-- Opening Marker --

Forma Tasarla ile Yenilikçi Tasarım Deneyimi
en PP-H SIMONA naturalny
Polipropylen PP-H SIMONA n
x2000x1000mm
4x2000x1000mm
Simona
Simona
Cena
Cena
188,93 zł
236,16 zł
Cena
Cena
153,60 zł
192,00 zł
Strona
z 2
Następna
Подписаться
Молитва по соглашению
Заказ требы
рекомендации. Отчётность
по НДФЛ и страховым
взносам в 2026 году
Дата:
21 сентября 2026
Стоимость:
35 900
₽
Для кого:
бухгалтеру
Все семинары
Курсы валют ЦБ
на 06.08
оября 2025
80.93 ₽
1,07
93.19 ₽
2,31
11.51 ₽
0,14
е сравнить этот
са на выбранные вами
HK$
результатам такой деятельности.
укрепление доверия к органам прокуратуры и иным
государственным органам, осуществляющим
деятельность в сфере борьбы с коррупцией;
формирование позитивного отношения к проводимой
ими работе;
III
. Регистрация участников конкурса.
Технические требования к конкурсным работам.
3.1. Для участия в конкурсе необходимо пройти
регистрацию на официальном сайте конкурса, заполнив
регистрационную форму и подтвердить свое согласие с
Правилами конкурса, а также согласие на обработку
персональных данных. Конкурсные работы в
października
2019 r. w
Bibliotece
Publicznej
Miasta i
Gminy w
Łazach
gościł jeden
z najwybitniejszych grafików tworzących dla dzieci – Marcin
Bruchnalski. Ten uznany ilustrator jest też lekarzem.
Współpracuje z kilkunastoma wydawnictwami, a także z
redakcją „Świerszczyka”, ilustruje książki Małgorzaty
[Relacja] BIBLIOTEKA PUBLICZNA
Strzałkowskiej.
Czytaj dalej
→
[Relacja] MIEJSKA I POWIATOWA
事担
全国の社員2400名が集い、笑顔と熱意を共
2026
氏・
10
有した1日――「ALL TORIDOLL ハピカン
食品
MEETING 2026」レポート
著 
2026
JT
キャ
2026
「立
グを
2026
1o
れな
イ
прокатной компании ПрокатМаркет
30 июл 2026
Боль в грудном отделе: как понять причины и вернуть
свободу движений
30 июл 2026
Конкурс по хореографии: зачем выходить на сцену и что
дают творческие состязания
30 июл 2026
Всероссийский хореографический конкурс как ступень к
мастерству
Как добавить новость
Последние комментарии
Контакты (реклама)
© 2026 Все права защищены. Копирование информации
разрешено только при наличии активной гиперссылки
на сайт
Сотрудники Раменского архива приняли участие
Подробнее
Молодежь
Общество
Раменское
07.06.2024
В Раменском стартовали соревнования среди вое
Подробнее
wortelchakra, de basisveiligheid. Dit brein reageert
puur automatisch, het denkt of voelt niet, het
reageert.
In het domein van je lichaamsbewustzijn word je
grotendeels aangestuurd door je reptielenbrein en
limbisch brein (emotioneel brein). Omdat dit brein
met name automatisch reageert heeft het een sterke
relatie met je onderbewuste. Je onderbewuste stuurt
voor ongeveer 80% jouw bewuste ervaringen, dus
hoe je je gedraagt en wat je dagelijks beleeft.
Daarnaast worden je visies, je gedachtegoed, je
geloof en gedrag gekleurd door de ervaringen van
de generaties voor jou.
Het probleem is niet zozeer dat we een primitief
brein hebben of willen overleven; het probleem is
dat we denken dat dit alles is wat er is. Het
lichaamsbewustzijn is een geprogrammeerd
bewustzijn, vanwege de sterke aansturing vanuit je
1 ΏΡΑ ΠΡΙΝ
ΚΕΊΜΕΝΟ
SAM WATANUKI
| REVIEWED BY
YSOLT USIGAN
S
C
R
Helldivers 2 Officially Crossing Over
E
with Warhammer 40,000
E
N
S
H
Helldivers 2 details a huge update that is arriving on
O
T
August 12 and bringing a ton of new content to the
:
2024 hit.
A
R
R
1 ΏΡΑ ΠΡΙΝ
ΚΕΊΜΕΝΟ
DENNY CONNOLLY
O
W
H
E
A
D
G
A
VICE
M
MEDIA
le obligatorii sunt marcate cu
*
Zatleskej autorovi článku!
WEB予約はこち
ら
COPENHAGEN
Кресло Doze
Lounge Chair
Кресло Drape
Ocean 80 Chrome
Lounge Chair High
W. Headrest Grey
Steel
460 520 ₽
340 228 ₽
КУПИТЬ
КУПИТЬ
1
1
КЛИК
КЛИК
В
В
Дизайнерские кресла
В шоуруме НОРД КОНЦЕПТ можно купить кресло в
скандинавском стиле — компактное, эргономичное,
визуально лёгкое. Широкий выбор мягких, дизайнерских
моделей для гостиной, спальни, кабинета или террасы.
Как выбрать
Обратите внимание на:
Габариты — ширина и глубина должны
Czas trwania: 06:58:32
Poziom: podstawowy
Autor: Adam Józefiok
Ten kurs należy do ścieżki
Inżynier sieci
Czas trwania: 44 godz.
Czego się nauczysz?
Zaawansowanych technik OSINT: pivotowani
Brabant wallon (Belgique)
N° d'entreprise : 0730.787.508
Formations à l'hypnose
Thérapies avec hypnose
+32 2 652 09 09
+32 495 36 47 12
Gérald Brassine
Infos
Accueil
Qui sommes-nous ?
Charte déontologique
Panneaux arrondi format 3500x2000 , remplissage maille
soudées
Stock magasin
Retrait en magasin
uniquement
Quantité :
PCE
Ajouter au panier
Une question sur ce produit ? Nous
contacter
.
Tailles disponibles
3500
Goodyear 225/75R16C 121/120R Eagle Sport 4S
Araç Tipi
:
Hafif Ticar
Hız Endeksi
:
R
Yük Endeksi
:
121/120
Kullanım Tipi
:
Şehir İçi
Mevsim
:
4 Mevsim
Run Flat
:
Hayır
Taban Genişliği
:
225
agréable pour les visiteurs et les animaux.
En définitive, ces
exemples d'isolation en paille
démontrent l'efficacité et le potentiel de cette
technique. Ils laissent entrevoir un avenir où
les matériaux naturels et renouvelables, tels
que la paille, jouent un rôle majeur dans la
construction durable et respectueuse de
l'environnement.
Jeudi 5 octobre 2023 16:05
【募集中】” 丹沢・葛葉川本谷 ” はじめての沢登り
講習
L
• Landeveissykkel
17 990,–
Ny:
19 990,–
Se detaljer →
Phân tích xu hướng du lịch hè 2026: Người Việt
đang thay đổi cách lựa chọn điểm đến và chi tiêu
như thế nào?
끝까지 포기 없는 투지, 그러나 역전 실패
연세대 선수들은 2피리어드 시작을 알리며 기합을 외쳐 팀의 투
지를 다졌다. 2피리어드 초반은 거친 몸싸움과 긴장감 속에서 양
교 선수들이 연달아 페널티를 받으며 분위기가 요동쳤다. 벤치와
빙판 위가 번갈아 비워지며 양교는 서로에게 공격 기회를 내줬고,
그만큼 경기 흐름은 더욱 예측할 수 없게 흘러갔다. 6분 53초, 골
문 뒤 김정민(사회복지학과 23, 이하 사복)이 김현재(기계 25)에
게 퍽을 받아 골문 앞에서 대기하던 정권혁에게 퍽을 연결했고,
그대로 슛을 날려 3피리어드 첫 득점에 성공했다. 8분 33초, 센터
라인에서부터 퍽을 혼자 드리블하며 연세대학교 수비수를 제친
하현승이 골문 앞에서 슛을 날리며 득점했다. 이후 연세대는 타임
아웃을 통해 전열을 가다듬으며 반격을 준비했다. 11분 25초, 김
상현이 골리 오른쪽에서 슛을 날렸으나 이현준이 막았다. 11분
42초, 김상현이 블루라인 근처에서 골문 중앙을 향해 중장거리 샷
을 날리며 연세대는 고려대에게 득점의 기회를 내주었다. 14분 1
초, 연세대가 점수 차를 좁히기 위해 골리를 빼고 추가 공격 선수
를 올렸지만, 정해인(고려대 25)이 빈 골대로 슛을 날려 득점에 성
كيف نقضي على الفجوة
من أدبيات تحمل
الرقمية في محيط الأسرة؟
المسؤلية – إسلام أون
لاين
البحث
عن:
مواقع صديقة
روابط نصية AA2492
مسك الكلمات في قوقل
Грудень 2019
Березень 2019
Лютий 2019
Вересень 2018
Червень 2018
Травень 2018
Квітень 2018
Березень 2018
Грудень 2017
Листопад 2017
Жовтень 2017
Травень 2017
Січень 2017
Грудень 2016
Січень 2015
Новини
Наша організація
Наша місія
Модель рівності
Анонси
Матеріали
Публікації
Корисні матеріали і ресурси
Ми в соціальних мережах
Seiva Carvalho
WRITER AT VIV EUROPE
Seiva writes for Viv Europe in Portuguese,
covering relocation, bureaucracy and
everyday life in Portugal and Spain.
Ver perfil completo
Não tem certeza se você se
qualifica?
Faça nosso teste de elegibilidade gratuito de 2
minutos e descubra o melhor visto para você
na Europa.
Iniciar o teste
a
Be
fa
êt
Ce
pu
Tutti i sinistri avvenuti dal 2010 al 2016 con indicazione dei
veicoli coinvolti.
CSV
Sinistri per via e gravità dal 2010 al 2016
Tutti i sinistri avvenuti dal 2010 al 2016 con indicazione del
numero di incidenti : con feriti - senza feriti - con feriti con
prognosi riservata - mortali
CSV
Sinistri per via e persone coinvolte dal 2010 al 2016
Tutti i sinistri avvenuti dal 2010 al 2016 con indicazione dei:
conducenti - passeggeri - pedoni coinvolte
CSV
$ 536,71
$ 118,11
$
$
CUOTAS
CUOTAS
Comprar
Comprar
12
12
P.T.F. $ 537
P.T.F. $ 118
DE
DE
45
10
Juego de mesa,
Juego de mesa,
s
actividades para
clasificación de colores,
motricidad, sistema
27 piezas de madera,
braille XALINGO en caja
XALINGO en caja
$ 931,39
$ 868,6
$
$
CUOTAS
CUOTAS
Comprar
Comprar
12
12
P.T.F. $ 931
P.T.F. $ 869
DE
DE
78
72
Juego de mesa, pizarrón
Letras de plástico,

-- Closing Marker --

EXERCISE BRIEF:
Where does the string "Seiva" occur in the data above? Copy every line that holds it.

YOUR SOLUTION:
Seiva Carvalho
Seiva writes for Viv Europe in Portuguese,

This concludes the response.